Ci sono in giro miriadi di tutorial per autocostruirsi macchine fotografiche, soprattutto a foro stenopeico, lo sappiamo, ma non ne siamo mai sazi!
Oggi il caro amico Giuseppe Zappalà, a tal proposito, ci parla di un suo doppio progetto (non ancora in fase esecutiva) molto particolare, capace di portarci lontanissimo dal mondo reale. La fotografia è, infatti, capace di distorcere la realtà a nostro piacimento, più che di riportare una realtà obiettiva.
E vediamo subito i progetti, che vanno, certamente, ancora affinato con i calcoli sul diametro dei fori e la lunghezza focale, arricchiti con studi sui sistemi di otturazione e degli alloggiamenti per le pellicole… Ma magari a qualcuno di voi, nerd della fotografia analogica, leggendo, salta in testa di completare l’opera e farci vedere il risultato finito, in carne e ossa… anzi, in plastica (o quello che volete) e pellicola!
Parliamo di prototipi, dunque, il condizionale è d’obbligo, è ancora tutto da sviluppare, testare e affinare. Magari non funzionerà tutto al primo colpo… Ma non è questo il bello della creazione?
Lascio, quindi, la parola a Peppe.
“Come sono arrivato a ciò? Il leit motiv è quello di rendere la fotografia sempre meno fotografica e sempre più pittorica.
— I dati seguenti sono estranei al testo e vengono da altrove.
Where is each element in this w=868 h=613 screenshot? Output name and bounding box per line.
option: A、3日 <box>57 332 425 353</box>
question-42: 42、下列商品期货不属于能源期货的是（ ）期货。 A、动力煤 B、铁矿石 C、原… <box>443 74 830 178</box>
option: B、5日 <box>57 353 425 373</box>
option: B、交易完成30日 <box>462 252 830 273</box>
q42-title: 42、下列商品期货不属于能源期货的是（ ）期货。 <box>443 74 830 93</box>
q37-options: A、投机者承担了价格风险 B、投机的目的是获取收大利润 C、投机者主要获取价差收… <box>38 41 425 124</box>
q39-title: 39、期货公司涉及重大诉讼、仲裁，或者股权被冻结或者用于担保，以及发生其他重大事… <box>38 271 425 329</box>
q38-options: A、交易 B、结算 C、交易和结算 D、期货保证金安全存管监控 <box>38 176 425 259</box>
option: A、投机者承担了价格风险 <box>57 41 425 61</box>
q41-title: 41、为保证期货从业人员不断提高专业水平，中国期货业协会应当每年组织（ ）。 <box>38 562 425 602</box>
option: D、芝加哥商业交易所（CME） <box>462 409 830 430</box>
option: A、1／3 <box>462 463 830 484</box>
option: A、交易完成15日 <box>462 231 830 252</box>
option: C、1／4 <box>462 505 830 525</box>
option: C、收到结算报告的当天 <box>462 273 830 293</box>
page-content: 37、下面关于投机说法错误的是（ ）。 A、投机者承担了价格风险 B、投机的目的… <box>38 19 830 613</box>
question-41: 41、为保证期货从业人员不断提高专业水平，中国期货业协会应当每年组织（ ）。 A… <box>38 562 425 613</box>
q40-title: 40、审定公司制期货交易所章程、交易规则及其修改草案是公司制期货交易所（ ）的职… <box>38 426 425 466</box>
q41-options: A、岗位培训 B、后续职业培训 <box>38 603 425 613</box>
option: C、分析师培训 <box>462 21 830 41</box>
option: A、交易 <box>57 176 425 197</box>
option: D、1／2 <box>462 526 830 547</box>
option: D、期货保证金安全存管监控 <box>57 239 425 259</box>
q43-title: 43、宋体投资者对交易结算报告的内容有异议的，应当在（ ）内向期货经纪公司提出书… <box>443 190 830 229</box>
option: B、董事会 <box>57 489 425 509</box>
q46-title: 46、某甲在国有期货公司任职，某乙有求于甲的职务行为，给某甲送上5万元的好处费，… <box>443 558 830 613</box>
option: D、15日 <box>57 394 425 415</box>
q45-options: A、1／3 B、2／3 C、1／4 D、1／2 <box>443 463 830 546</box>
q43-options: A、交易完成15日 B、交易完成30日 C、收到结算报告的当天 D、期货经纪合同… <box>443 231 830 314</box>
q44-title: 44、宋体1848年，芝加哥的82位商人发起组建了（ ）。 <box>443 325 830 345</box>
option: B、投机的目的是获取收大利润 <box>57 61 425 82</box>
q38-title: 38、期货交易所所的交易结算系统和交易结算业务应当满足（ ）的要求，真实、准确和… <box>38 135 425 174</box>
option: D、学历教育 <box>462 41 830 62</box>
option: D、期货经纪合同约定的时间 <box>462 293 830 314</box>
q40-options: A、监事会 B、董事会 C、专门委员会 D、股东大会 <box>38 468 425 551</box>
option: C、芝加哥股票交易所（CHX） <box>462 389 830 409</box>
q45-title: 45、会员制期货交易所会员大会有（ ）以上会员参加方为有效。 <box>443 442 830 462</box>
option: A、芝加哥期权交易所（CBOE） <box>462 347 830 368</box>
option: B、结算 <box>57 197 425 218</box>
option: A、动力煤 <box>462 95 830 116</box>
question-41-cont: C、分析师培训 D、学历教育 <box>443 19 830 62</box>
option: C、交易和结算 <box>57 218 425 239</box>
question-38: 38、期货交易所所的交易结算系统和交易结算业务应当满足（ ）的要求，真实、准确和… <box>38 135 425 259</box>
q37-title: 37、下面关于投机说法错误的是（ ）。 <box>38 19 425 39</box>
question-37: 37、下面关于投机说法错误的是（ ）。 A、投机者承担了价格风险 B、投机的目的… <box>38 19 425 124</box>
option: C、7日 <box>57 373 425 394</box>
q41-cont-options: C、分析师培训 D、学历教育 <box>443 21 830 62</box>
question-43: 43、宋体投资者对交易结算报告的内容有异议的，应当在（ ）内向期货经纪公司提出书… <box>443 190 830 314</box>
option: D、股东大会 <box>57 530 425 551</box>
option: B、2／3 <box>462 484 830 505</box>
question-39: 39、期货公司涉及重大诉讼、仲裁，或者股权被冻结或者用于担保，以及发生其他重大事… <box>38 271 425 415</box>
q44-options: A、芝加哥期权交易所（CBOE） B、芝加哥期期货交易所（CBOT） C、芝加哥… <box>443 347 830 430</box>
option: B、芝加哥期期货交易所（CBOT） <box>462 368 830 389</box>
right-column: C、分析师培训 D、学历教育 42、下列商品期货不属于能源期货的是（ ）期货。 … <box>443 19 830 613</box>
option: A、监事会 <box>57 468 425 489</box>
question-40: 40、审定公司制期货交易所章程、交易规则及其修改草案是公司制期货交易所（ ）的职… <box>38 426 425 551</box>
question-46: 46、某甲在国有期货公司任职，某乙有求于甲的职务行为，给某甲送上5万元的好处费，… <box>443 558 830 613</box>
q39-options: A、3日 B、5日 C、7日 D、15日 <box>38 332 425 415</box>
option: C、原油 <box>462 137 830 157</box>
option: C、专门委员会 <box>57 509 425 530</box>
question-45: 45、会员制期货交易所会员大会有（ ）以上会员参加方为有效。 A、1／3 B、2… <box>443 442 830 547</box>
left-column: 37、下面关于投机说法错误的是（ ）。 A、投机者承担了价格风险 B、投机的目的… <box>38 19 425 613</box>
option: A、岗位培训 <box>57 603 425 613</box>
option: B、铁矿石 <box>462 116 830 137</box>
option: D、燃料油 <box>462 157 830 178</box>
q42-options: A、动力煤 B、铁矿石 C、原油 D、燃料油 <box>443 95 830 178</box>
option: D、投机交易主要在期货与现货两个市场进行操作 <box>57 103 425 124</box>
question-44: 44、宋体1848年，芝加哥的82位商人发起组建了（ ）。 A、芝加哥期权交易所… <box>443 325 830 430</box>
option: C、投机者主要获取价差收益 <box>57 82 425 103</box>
La fotografia stenopeica si presta benissimo a questo genere di sperimentazione. Si presta, oltre che per le sue proprietà intrinseche, anche (e soprattutto forse!) per il fatto che possiamo metterci le mani dentro, possiamo costruirci da noi il mezzo con cui scattare.
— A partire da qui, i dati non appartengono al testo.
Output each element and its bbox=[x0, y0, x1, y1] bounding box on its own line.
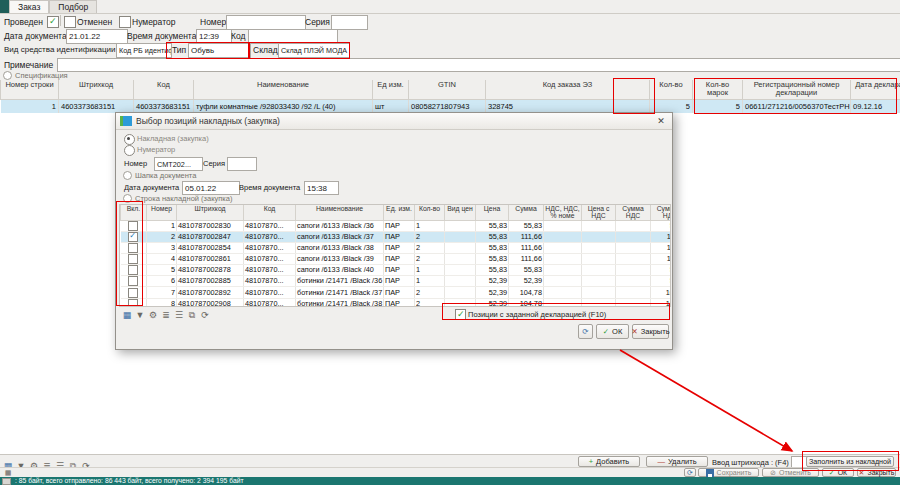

Come rendere una foto pittorica? Allontanandola dalla realtà, estremizzandone l’aspetto astratto!
Ma non solo! Lasciando anche che il caso, l’imprevedibilità, il non totale controllo sul mezzo, la rendano veramente unica e irriproducibile anche per noi stessi.
A questo punto sono partito dall’idea di due fori disposti frontalmente, in modo da permettere che due fasci di luce si incrocino.
Ho buttato giù un primo disegno:
Una macchina per esposizioni multiple simultanee, di cui una in redscale. Ovvero due immagini sovrapposte impresse, però, ciascuna su un lato della pellicola, una sul recto e una sul verso (in redscale).
E’ sottinteso l’intento “romantico” di bloccare sulla pellicola due diversi punti di vista dello stesso ambiente. E’ un po’ la ricerca che fecero i cubisti, sullo spazio e sui volumi.
Ma come mostrare tutti i lati contemporaneamente e con quali risultati!?
Pensando pensando, dopo il primo progetto mi son domandato come potevo amplificare il tutto, portarlo alle estreme conseguenze.
La risposta che mi sono dato è stata: aggiungendo alla sovrapposizione la deformazione dell’immagine.
Così nasce l’idea della seconda fotocamera.
Essa è basata sull’alterazione della prospettiva e, ancora una volta quindi, sull’allontanamento dalla realtà e sulla sua trasfigurazione.
Le due immagini si incontrano su un piano pellicola non più tradizionalmente parallelo al piano di ripresa, bensì perpendicolare a questo.
Inoltre il piano sul quale scorre la pellicola è ricurvo, convesso per essere precisi.
In questo modo l’immagine generata dovrebbe essere oltre che deformata, più nitida al centro e più sfumata ai bordi.
Nella zona centrale del fotogramma si dovrebbero incrociare, sovrapponendosi, due differenti viste dello stesso soggetto.
Il risultato dovrebbe tendere a un’astrazione pittorica, simile a quella di alcuni dipinti simbolisti.
Il “gioco” può essere ulteriormente sviluppato, per esempio con l’inserimento nella camera di frammenti di specchio affinchè l’immagine si rifletta e si spezzi in più parti.
Come dicevo prima, il filo conduttore dal quale sono partito è quello dell’astrazione, con una buona dose di casualità e impossibilità di controllo. L’esigenza è quella di eliminare le barriere e i preconcetti che si formano nel nostro cervello durante la post-produzione dell’immagine (di cui siamo ormai schiavi!).
Come perdere il controllo di noi stessi? Semplicemente facendo da “stargate” per l’epifania dell’immagine fotografica … Non dobbiamo fare altro.
Al resto penseranno le circostanze. E sarà allora che la nostra fotografia sarà il nostro golem, questo deve essere … e nulla più”.